The problem: Copy each line below that includes "wide".

Source information:
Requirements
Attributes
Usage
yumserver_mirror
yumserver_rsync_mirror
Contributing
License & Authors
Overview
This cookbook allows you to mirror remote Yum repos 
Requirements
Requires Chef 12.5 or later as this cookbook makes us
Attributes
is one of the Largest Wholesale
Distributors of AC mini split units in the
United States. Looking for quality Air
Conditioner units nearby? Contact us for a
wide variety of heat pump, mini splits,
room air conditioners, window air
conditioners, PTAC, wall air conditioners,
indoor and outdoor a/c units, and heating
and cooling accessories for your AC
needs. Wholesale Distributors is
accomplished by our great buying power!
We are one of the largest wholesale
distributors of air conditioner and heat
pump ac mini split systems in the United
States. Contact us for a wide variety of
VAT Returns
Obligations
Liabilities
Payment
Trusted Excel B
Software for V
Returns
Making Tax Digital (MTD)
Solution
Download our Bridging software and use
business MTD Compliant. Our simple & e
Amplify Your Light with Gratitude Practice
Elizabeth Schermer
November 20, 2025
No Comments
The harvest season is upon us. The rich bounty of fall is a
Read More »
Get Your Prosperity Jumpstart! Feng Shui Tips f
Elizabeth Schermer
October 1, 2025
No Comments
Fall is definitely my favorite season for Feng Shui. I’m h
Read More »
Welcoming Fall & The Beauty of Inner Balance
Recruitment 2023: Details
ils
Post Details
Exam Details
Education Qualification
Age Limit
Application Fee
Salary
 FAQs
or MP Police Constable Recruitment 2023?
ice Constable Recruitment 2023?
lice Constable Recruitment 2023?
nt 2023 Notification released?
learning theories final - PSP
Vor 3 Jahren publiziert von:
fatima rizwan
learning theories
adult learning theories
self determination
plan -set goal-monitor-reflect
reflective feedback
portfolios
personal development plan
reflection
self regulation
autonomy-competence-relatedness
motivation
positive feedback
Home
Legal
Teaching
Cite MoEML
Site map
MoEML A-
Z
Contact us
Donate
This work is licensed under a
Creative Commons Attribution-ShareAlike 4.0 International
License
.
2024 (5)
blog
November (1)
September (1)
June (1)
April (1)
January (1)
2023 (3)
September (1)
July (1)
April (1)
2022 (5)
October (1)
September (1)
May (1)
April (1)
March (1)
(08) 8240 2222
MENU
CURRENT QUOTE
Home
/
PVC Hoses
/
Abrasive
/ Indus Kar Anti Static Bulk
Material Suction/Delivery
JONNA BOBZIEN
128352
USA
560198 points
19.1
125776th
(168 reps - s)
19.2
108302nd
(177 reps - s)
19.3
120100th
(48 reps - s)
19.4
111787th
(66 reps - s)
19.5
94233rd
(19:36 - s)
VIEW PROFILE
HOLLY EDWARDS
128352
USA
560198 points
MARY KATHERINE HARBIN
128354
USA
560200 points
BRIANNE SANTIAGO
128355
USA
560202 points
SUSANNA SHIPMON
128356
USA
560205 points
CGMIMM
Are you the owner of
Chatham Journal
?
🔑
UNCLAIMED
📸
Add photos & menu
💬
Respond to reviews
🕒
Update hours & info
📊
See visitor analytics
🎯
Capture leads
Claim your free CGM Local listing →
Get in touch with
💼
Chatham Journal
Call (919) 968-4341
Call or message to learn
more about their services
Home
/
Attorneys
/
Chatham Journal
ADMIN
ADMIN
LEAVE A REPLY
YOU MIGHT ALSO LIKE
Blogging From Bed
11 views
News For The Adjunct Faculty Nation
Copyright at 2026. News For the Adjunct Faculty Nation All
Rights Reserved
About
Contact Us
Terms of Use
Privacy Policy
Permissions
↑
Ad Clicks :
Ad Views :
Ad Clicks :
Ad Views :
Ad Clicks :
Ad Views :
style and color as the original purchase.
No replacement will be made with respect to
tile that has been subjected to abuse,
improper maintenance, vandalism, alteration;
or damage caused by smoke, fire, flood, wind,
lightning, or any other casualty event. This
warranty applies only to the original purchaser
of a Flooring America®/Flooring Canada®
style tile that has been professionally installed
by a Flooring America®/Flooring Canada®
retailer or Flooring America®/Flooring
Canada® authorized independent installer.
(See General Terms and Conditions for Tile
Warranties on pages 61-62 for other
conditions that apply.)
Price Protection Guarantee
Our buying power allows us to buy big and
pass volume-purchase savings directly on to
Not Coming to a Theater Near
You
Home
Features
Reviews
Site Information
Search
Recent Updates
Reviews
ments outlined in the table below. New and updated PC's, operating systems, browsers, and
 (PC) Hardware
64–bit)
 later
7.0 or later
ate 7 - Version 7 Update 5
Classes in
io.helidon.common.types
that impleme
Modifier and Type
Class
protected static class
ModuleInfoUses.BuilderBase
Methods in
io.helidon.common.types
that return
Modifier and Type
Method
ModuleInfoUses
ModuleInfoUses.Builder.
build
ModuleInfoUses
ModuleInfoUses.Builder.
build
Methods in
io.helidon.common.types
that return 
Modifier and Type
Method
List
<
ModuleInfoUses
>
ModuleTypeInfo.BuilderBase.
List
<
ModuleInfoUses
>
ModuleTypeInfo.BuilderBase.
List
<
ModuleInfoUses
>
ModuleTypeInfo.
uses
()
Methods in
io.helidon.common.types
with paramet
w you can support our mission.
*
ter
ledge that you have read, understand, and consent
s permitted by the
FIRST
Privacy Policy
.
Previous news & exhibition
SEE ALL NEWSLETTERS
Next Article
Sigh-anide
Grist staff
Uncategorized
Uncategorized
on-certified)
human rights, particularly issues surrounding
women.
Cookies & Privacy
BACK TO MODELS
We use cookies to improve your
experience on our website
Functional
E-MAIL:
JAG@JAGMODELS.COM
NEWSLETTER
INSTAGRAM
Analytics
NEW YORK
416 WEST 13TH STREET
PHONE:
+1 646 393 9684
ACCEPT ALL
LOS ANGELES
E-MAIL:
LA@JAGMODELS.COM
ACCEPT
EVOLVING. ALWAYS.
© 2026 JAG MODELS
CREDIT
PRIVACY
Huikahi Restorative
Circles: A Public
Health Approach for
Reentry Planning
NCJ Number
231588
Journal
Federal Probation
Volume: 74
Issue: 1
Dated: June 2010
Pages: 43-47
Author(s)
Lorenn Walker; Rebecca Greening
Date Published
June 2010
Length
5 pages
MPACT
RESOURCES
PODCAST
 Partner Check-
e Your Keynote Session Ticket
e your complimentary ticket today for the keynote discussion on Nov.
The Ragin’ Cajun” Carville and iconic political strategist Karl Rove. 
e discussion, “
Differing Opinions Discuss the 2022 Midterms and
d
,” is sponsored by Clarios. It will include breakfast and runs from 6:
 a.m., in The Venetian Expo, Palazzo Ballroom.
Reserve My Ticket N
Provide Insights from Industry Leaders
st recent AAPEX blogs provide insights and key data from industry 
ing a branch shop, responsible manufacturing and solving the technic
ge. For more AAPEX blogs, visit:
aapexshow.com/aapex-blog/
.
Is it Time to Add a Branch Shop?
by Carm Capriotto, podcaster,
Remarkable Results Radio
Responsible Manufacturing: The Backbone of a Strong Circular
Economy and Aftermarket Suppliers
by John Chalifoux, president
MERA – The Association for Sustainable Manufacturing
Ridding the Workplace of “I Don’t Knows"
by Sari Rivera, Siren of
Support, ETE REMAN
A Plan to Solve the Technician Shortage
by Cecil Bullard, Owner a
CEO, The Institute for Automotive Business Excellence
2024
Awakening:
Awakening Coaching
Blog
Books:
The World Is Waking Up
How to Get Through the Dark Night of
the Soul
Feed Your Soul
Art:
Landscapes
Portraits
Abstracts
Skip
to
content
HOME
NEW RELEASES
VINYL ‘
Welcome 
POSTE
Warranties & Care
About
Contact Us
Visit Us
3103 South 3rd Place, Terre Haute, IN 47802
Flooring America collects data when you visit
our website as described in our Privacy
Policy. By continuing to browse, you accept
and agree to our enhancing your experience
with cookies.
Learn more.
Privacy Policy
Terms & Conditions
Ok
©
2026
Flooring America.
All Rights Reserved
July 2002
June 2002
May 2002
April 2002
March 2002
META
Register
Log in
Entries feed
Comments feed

Task output:
wide variety of heat pump, mini splits,
States. Contact us for a wide variety of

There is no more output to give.